The theme of modern city life carries through to many of Wiederhold’s smaller paintings. In The Kiss on the Hand (1928), the titular amorous act occurs across a grid of rising skyscrapers, more like something from Metropolis than the mid-rise Berlin of the 1920s. The smaller works also highlight the element of the grotesque present in Wiederhold’s bizarre figures. In Dancer (1926), he presents fragments of heads with bulbous eyes, like mutilated fragments of Aardman Animations’ characters. 



Sascha Wiederhold, Dancer, 1926. Tempera, gold and silver bronze on paper, laid down on canvas and plywood, 135 x 107 cm. Silard Isaak Collection, Carl Laszlo estate © legal successor Sascha Wiederhold.
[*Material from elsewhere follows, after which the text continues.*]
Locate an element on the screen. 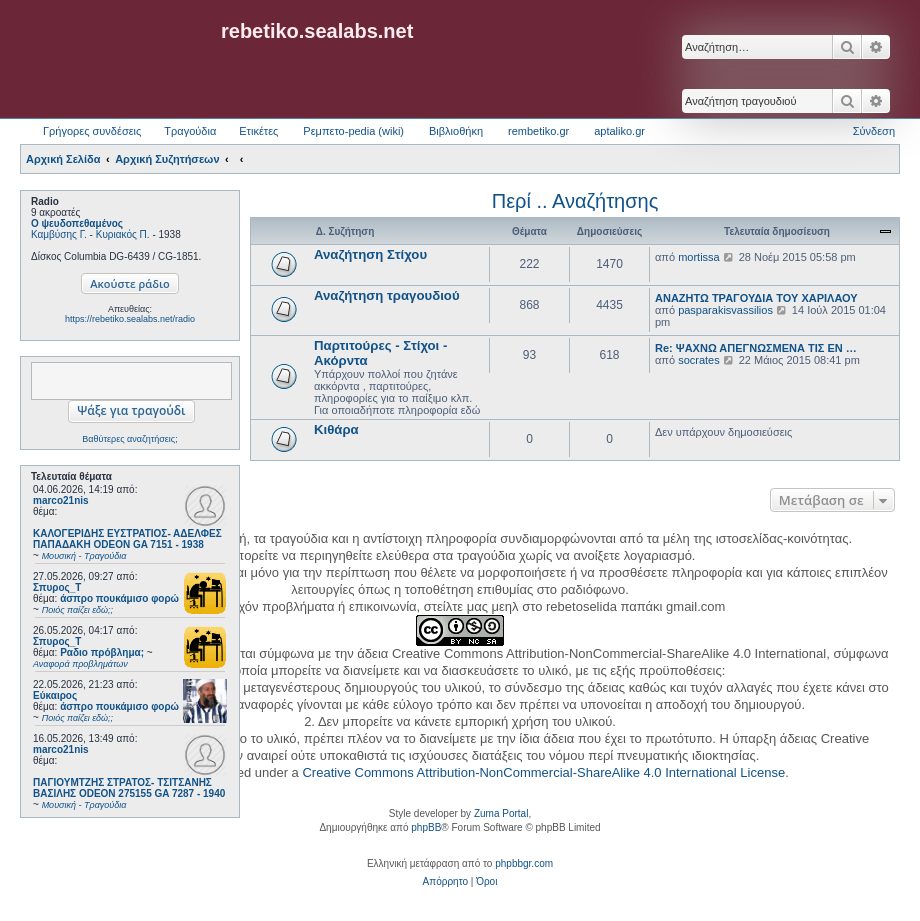 This screenshot has height=921, width=920. phpBB is located at coordinates (426, 827).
Given the evident relish with which Wiederhold captured life in bustling motion, it might be surprising that he had such an affinity with set design, creating empty spaces to be filled by the action of others. Not that his designs are often empty. If his painting seem to pre-empt, in aesthetic terms at least, the psychedelia of the 60s, his set drawings resemble a postmodern beyond the wildest dreams of the Memphis Group. One, for Jack Larric’s Oelrausch, depicts a room covered in Delaunay roundels, another for Gogol’s Marriage, has constructivist swoops and spikes. Both have jagged, converted backgrounds redolent of expressionist cinema. In other sets, Wiederhold conjures shadowy woodlands, grand cafes, oppressive villas, ancient Egyptian palaces and labyrinthine city centres. 



Sascha Wiederhold, Stage design for When We Dead Awaken by Henrik Ibsen, 2nd act: In the mountains, for the Stadttheater Tilsit, 1929/1930. Gouache, pencil, gold and silver bronze on paper, 40.6 x 41.3 cm. Silard Isaak Collection, estate of Carl Laszlo © legal successor Sascha Wiederhold.
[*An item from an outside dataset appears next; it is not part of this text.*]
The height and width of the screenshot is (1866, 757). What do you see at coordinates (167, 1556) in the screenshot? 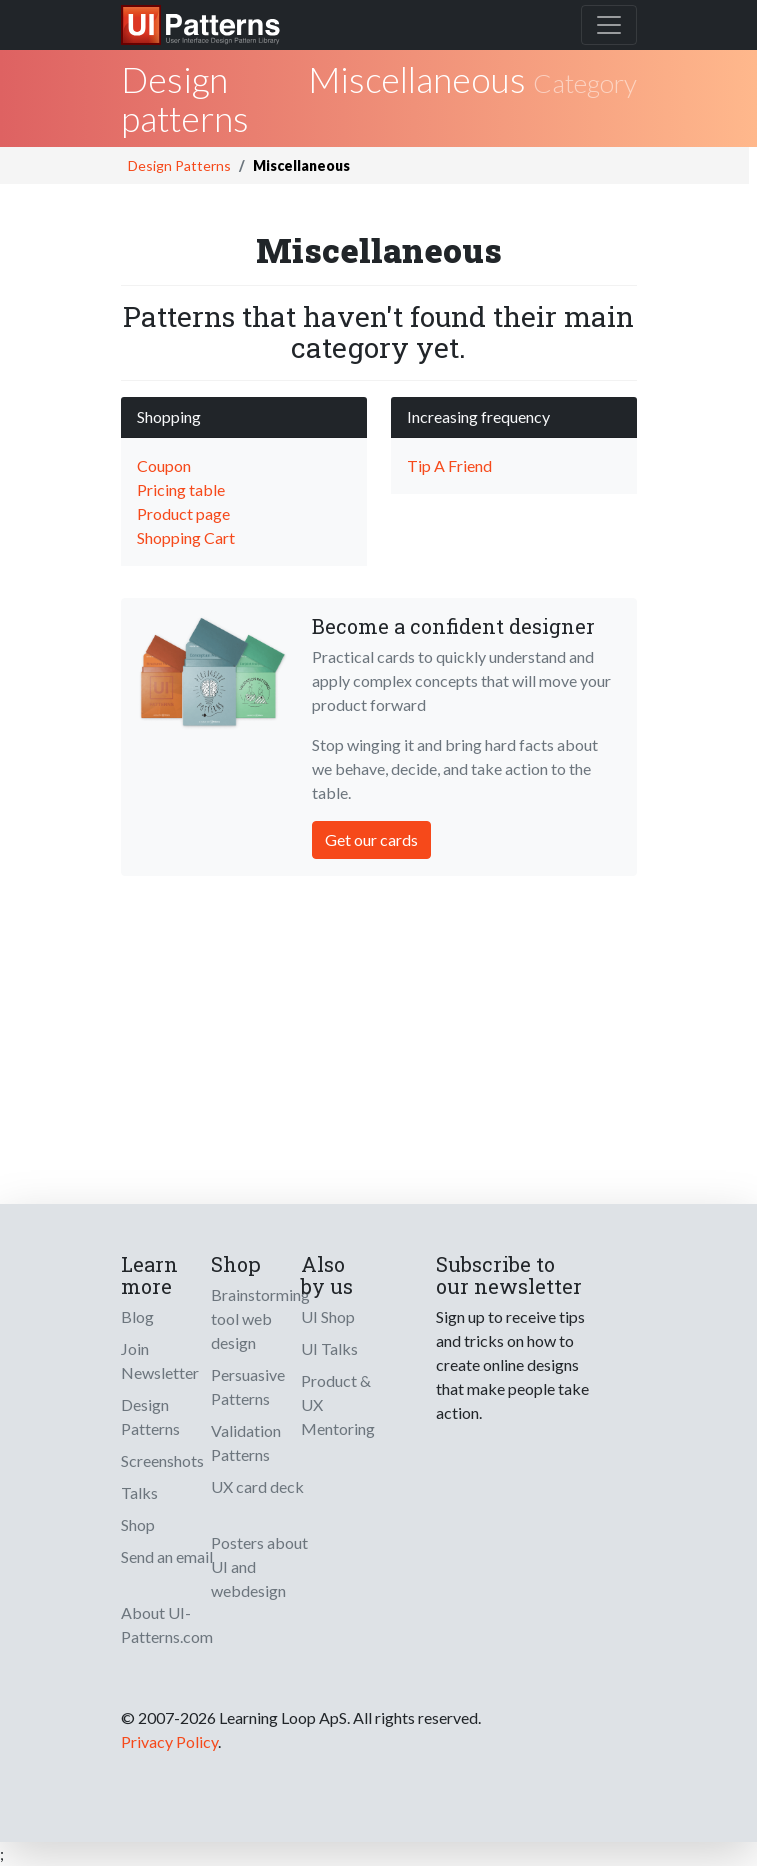 I see `Send an email` at bounding box center [167, 1556].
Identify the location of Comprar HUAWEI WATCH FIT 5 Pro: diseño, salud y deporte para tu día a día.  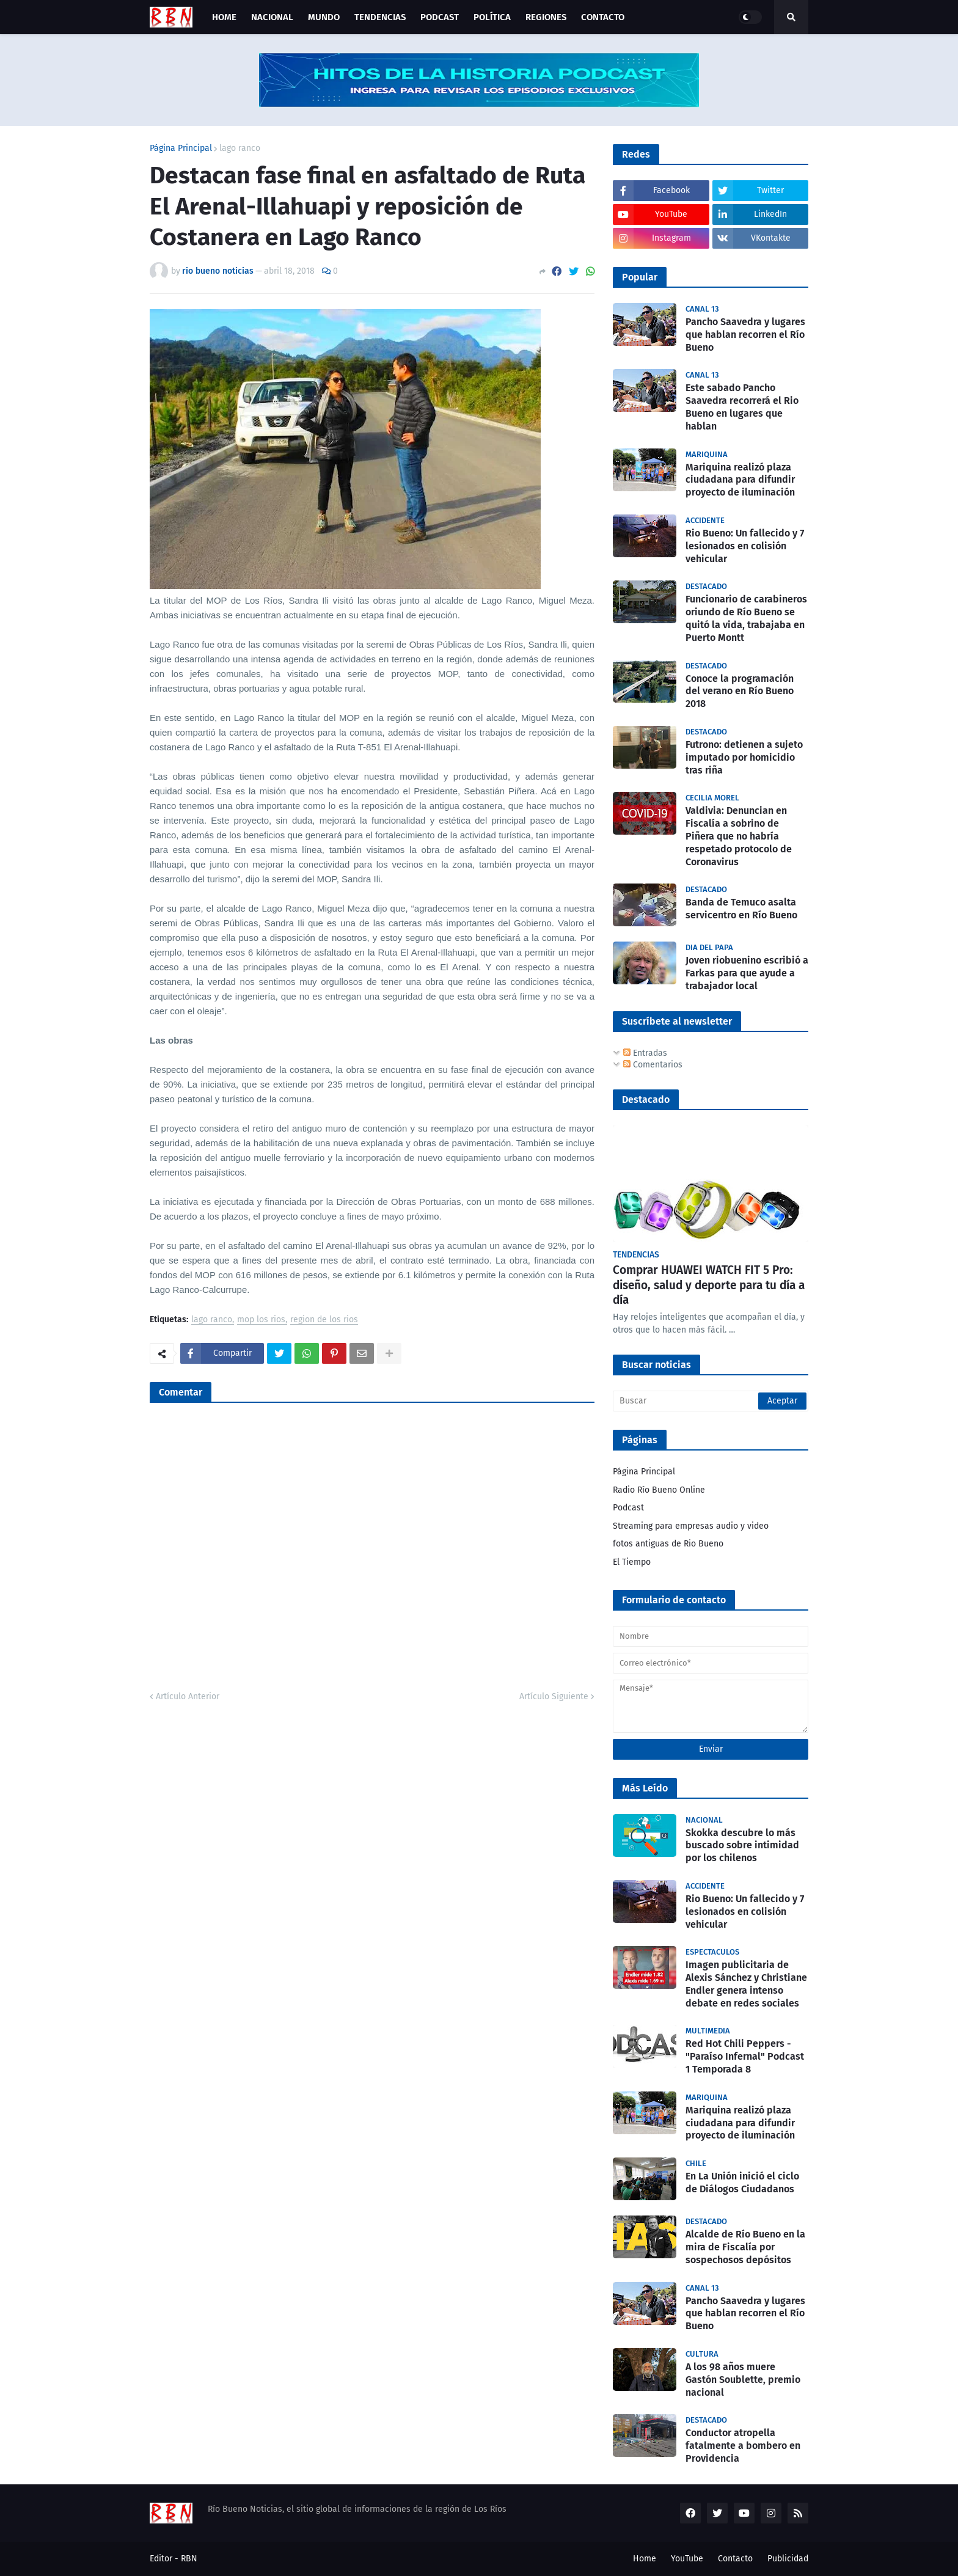 (709, 1285).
One display contains eight successive sets for a production of Richard III, which show how Wiederhold intended the design to evolve throughout the scenes of the play, a fascinating study of the variety that can be achieved with a limited number of elements. The same could stand for Wiederhold’s oeuvre as whole, which, all of a piece, is a complete world in itself. After seeing his works in person, it would be difficult to mistake them for the works of anyone else. It is a shame that so little of such a fascinating artist survives. The 12 figure drawings from his brief period in a prisoner of war camp show that his unique style persisted after he had otherwise stopped work. But the remnants exhibited at the Neue Nationalgalerie alone should suffice to ensure Wiederhold’s reputation as a unique, talented chronicler of a society thrusting into modernity.



Portrait of Sascha Wiederhold. Repro: Anja Elisabeth Witte.